The zombies will stamp your passport after they eat your brains!!!
What’s an “Euro ID card”? The EU does not provide ID.
Travel more in Asia, your passport will look awesome, plenty of stamps.
Anyone remember the full page Kingdom of Nepal one, it was loverly!
Every country in the European Union apart from the United Kingdom and the Republic Of Ireland have a national ID card system, and the UK immigration authorities have come to an agreement so that say for example somebody from France could use their national ID card to enter the UK instead of using a passport to enter the UK. Unfortunately, because the UK doesn’t have a national ID card system like most other European Union countries do, a UK citizen must still have a passport to travel to France!
I’m from the US. Canada stamped my passport when I flew there in 2008 (on a US passport). US Preclearance just swiped it through the machine and let me through.
States finally start respecting the privacy of travellers (if only through negligence) and you’re disappointed about it? I would love to have the freedom of travel where I please without a “Papers, please!” check every time I cross an imaginary line on a map.
You may not realize it, but the passport regime is a relatively recent invention; a hundred years ago it was possible to travel halfway around the world without one.

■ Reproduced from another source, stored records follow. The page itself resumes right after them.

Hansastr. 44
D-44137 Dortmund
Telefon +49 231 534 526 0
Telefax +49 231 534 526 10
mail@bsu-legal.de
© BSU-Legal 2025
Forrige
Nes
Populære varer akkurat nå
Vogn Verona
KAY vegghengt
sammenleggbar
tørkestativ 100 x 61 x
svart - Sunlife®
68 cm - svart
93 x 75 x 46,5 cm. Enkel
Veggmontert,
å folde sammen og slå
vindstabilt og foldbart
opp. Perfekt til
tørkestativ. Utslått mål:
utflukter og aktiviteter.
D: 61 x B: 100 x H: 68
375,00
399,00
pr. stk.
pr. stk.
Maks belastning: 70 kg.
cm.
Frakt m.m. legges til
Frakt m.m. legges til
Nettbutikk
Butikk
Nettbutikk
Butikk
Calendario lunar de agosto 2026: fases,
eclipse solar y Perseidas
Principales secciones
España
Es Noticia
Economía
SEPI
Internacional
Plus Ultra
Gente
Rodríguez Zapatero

Mine (USA) gets stamps most places I go… it was stamped in Iran, UAE and Netherlands on my last trip. I have 72 pages in mine and only about 10 blank ones.

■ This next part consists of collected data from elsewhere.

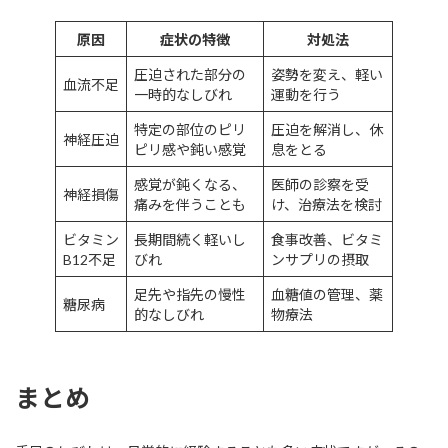
原因
症状の特徴
対処法
圧迫された部分の
姿勢を変え、軽い
血流不足
一時的なしびれ
運動を行う
特定の部位のピリ
圧迫を解消し、休
神経圧迫
ピリ感や鈍い感覚
息をとる
感覚が鈍くなる、
医師の診察を受
神経損傷
痛みを伴うことも
け、治療法を検討
ビタミン
長期間続く軽いし
食事改善、ビタミ
B12不足
びれ
ンサプリの摂取
足先や指先の慢性
血糖値の管理、薬
糖尿病
的なしびれ
物療法
まとめ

Way back when this thread started, I would have said that the USA doesn’t stamp your passport anymore. Recently this trend seems to have changed. Not sure if it’s a homeland security thing. And it’s not terribly consistent. Maybe it’s a zombie thing.
Or rather, traveling between countries that have signed the Schengen Agreement, you do not go through passport control any more. Not all EU countries are Schengen countries, and not all Schengen countries are EU countries.
We recently traveled from Norway, a Schengen country but not an EU country, to Ireland, which is in the EU but not in Schengen. They were definitely checking everyone’s passports at Dublin airport, although citizens of EU countries were in a separate line. None of us was a citizen of an EU country and we all got Irish entry stamps. On the way back home, our passports were also checked, although only I (the lone non-Norwegian-citizen of the bunch) got a passport stamp to prove it.
You certainly do have to if the border police happen to show up. Despite the supposedly open borders, it’s not at all uncommon for them to board trains and check passports (or national ID cards).
I would be amused to see the pre and post 9/11 senario. I would wager most countries stamp now.
This is no longer true. Now the State Department charges $82 for what they once did for free.
On one return trip to New York, the passport control guy just randomly found a blank page to stamp - not using the page opposite the Russian visa - which already had been stamped. Since then, to preserve pages, I politely ask the guy to stamp on the page already stamped for this trip. I’ll still need new pages after one more trip.
Mexico stamped us coming and going, but that’s the last time I’ve gotten stamped since Russia.
EU citizens can ask for their passport to be stamped when they land in a new EU country. A friend of mine does that. Although I’ve been in lots of different European countries I only have US and Canadian stamps in my passport.
One time when I traveled through the Paris airport, there was a lot of construction going on in the terminal, and I had to maneuver through some temporary passageways to get to customs. I had to take a raging pee when I got off the plane, and got lost looking for a bathroom. Somehow, I ended up past customs, and never got stamped entering the country. I was worried I might have a problem leaving, but it wasn’t problem.
Every country I’ve been to in Asia always stamps your passport even for countries like Thailand where you get a visa on arrival. It’s certainly true for China, Japan, Hong Kong, Singapore, Indonesia, Thailand, Malaysia, Vietnam, Laos, Cambodia, India, Nepal and as far as I know for every other asian country.
I’ve had my Irish passport for over two and a half years now and I don’t have a single stamp on it! I’ve used it for every country I’ve travelled to, except the US. Even Macedonia didn’t stamp it although they’re outside the EU.
It’s the one thing I (very moderately) regret about becoming an EU citizen. I miss collecting passport stamps.
My Israeli passport is stamped when leaving Israel and again upon my return.
My U.S. passport was stamped when I entered the U.S., but not when I left.
This has been my experience too. I suppose it’s because if you’re an EU citizen, it doesn’t usually matter when you entered another EU country since you can stay as long as you want to.
When I entered Spain a few weeks ago with my wife (travelling on her Canadian passport) they waved me through with a cursory glance, but stamped her passport on entry and exit.
I’d be kind of annoyed if I went to the trouble and expense of acquiring a passport and then the border guard didn’t bother to look at it. If it’s not important then don’t require me to have one. And if it is important enough to be mandatory, then do your job and pay some attention.